======== PROVIDED RECORDS ========

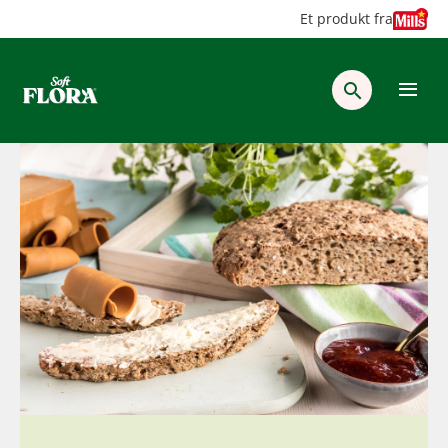
Hopp
Hopp
Et produkt fra
til
til
innhold
hovedinnhold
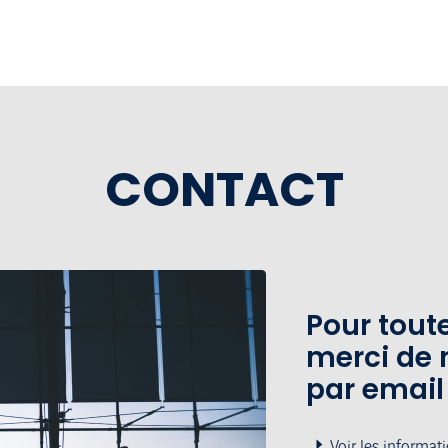
CONTACT
Pour tou
merci de 
par email
Voir les informat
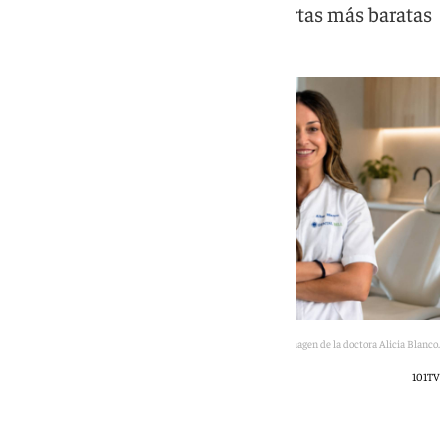
y advierte de los riesgos de las ofertas más baratas
Imagen de la doctora Alicia Blanco.
101TV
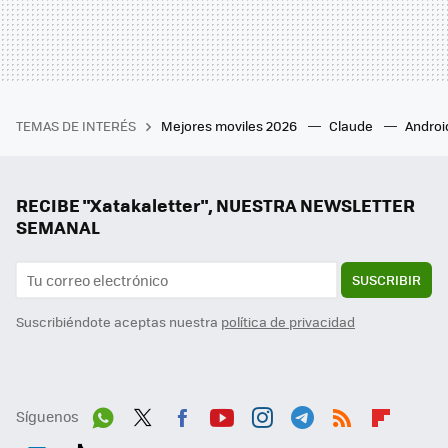
TEMAS DE INTERÉS
Mejores moviles 2026
Claude
Androi
RECIBE "Xatakaletter", NUESTRA NEWSLETTER
SEMANAL
SUSCRIBIR
Suscribiéndote aceptas nuestra
política de privacidad
Síguenos
Wh
Twit
Fac
You
Inst
Tele
RSS
Flip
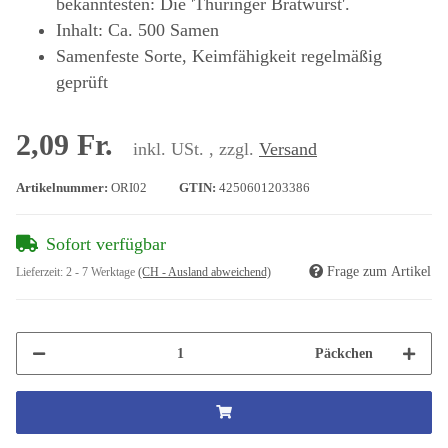
bekanntesten: Die 'Thüringer Bratwurst'.
Inhalt: Ca. 500 Samen
Samenfeste Sorte, Keimfähigkeit regelmäßig
geprüft
2,09 Fr.
inkl. USt. , zzgl.
Versand
Artikelnummer:
ORI02
GTIN:
4250601203386
Sofort verfügbar
Frage zum Artikel
Lieferzeit:
2 - 7 Werktage
(CH - Ausland abweichend)
Päckchen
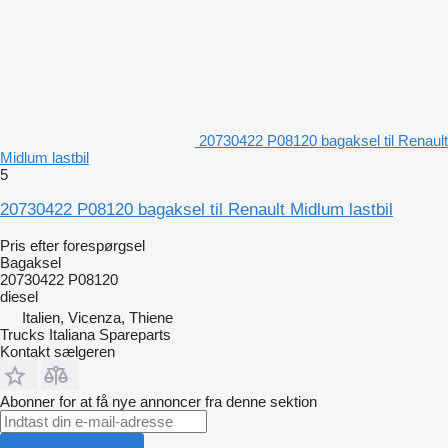
20730422 P08120 bagaksel til Renault
Midlum lastbil
5
20730422 P08120 bagaksel til Renault Midlum lastbil
Pris efter forespørgsel
Bagaksel
20730422 P08120
diesel
Italien, Vicenza, Thiene
Trucks Italiana Spareparts
Kontakt sælgeren
Abonner for at få nye annoncer fra denne sektion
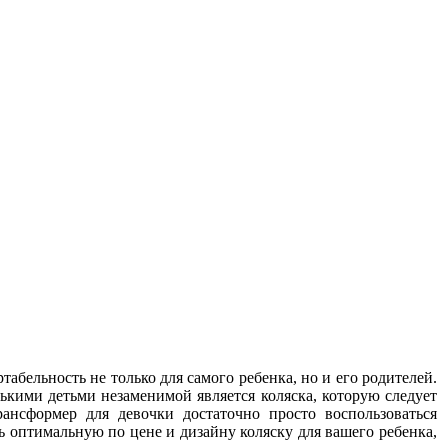
абельность не только для самого ребенка, но и его родителей.
нькими детьми незаменимой является коляска, которую следует
ансформер для девочки достаточно просто воспользоваться
оптимальную по цене и дизайну коляску для вашего ребенка,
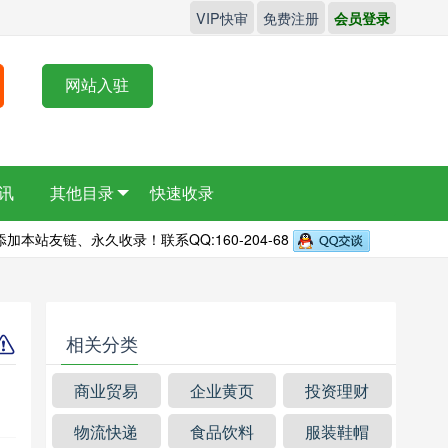
VIP快审
免费注册
会员登录
网站入驻
讯
其他目录
快速收录
本站友链、永久收录！联系QQ:160-204-68
相关分类
商业贸易
企业黄页
投资理财
物流快递
食品饮料
服装鞋帽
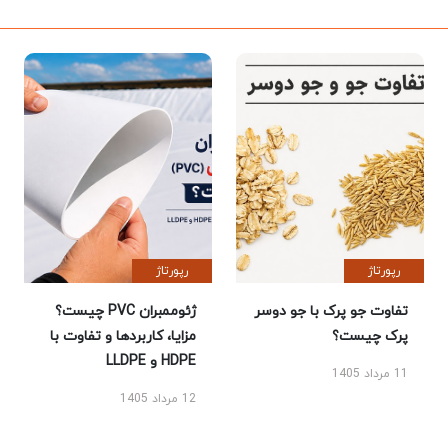
رپورتاژ
رپورتاژ
تفاوت جو پرک با جو دوسر
ژئوممبران PVC چیست؟
پرک چیست؟
مزایا، کاربردها و تفاوت با
HDPE و LLDPE
11 مرداد 1405
12 مرداد 1405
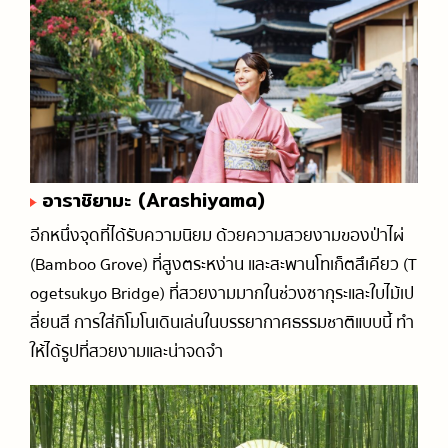
อาราชิยามะ (Arashiyama)
อีกหนึ่งจุดที่ได้รับความนิยม ด้วยความสวยงามของป่าไผ่
(Bamboo Grove) ที่สูงตระหง่าน และสะพานโทเก็ตสึเคียว (T
ogetsukyo Bridge) ที่สวยงามมากในช่วงซากุระและใบไม้เป
ลี่ยนสี การใส่กิโมโนเดินเล่นในบรรยากาศธรรมชาติแบบนี้ ทำ
ให้ได้รูปที่สวยงามและน่าจดจำ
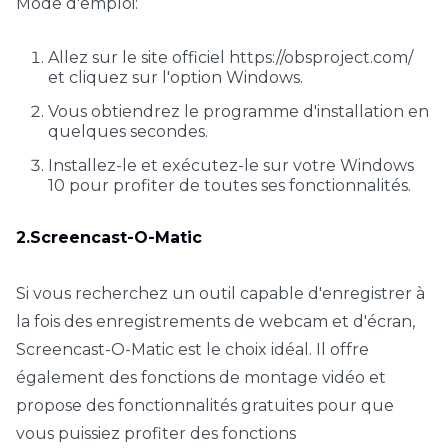
Mode d'emploi:
Allez sur le site officiel https://obsproject.com/
et cliquez sur l'option Windows.
Vous obtiendrez le programme d'installation en
quelques secondes.
Installez-le et exécutez-le sur votre Windows
10 pour profiter de toutes ses fonctionnalités.
2.Screencast-O-Matic
Si vous recherchez un outil capable d'enregistrer à
la fois des enregistrements de webcam et d'écran,
Screencast-O-Matic est le choix idéal. Il offre
également des fonctions de montage vidéo et
propose des fonctionnalités gratuites pour que
vous puissiez profiter des fonctions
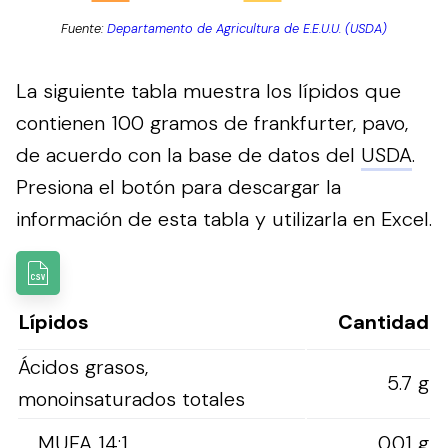
Fuente:
Departamento de Agricultura de E.E.U.U. (USDA)
La siguiente tabla muestra los lípidos que
contienen 100 gramos de frankfurter, pavo,
de acuerdo con la base de datos del
USDA
.
Presiona el botón para descargar la
información de esta tabla y utilizarla en Excel.
Lípidos
Cantidad
Ácidos grasos,
5.7 g
monoinsaturados totales
MUFA 14:1
0.01 g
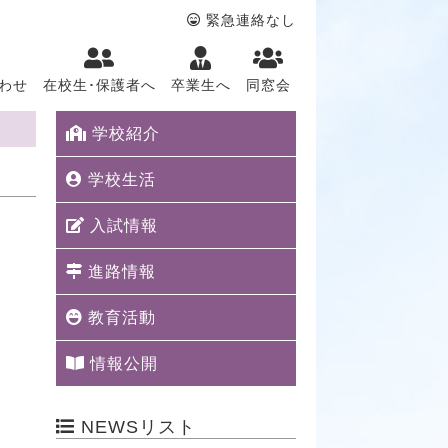
緊急連絡なし
わせ
在校生･保護者へ
卒業生へ
同窓会
学校紹介
学校生活
入試情報
進路情報
教育活動
情報公開
NEWSリスト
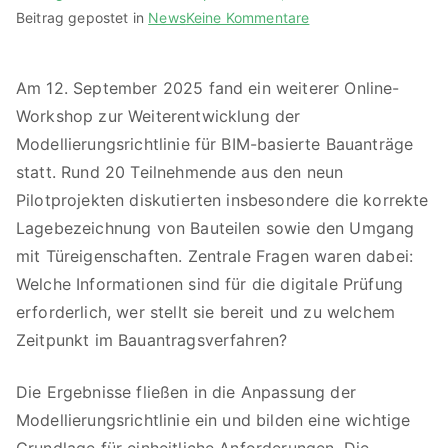
zu
Beitrag gepostet in
News
Keine Kommentare
Workshop
zur
Am 12. September 2025 fand ein weiterer Online-
Modellierungsrichtlin
Workshop zur Weiterentwicklung der
Fokus
auf
Modellierungsrichtlinie für BIM-basierte Bauanträge
Bauteillage
statt. Rund 20 Teilnehmende aus den neun
und
Pilotprojekten diskutierten insbesondere die korrekte
Türeigenschaften
Lagebezeichnung von Bauteilen sowie den Umgang
mit Türeigenschaften. Zentrale Fragen waren dabei:
Welche Informationen sind für die digitale Prüfung
erforderlich, wer stellt sie bereit und zu welchem
Zeitpunkt im Bauantragsverfahren?
Die Ergebnisse fließen in die Anpassung der
Modellierungsrichtlinie ein und bilden eine wichtige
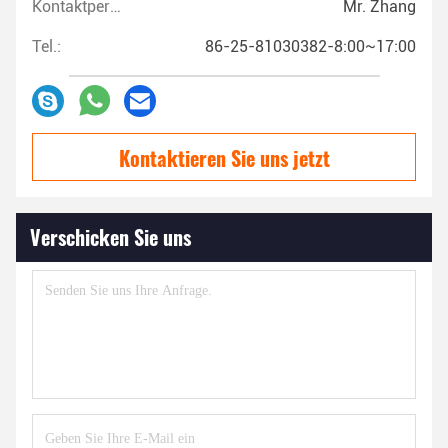
Kontaktpersonen:
Mr. Zhang
Tel.:
86-25-81030382-8:00~17:00
Kontaktieren Sie uns jetzt
Verschicken Sie uns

========

=== WHAT YOU HAVE TO DO ===
The reply should hold the lines from the top of the records through the line containing "Installez-le et exécutez-le sur votre Windows", reproduced exactly, and no pictures.

=== SOLUTION ===
Hopp
Hopp
Et produkt fra
til
til
innhold
hovedinnhold
CONTACT
Pour tou
merci de 
par email
Voir les informat
y advierte de los riesgos de las ofertas más baratas
Imagen de la doctora Alicia Blanco.
101TV
TEMAS DE INTERÉS
Mejores moviles 2026
Claude
Androi
RECIBE "Xatakaletter", NUESTRA NEWSLETTER
SEMANAL
SUSCRIBIR
Suscribiéndote aceptas nuestra
política de privacidad
Síguenos
Wh
Twit
Fac
You
Inst
Tele
RSS
Flip
bekanntesten: Die 'Thüringer Bratwurst'.
Inhalt: Ca. 500 Samen
Samenfeste Sorte, Keimfähigkeit regelmäßig
geprüft
2,09 Fr.
inkl. USt. , zzgl.
Versand
Artikelnummer:
ORI02
GTIN:
4250601203386
Sofort verfügbar
Frage zum Artikel
Lieferzeit:
2 - 7 Werktage
(CH - Ausland abweichend)
Päckchen
20730422 P08120 bagaksel til Renault
Midlum lastbil
5
20730422 P08120 bagaksel til Renault Midlum lastbil
Pris efter forespørgsel
Bagaksel
20730422 P08120
diesel
Italien, Vicenza, Thiene
Trucks Italiana Spareparts
Kontakt sælgeren
Abonner for at få nye annoncer fra denne sektion
абельность не только для самого ребенка, но и его родителей.
нькими детьми незаменимой является коляска, которую следует
ансформер для девочки достаточно просто воспользоваться
оптимальную по цене и дизайну коляску для вашего ребенка,
VIP快审
免费注册
会员登录
网站入驻
讯
其他目录
快速收录
本站友链、永久收录！联系QQ:160-204-68
相关分类
商业贸易
企业黄页
投资理财
物流快递
食品饮料
服装鞋帽
رپورتاژ
رپورتاژ
تفاوت جو پرک با جو دوسر
ژئوممبران PVC چیست؟
پرک چیست؟
مزایا، کاربردها و تفاوت با
HDPE و LLDPE
11 مرداد 1405
12 مرداد 1405
อาราชิยามะ (Arashiyama)
อีกหนึ่งจุดที่ได้รับความนิยม ด้วยความสวยงามของป่าไผ่
(Bamboo Grove) ที่สูงตระหง่าน และสะพานโทเก็ตสึเคียว (T
ogetsukyo Bridge) ที่สวยงามมากในช่วงซากุระและใบไม้เป
ลี่ยนสี การใส่กิโมโนเดินเล่นในบรรยากาศธรรมชาติแบบนี้ ทำ
ให้ได้รูปที่สวยงามและน่าจดจำ
Mode d'emploi:
Allez sur le site officiel https://obsproject.com/
et cliquez sur l'option Windows.
Vous obtiendrez le programme d'installation en
quelques secondes.
Installez-le et exécutez-le sur votre Windows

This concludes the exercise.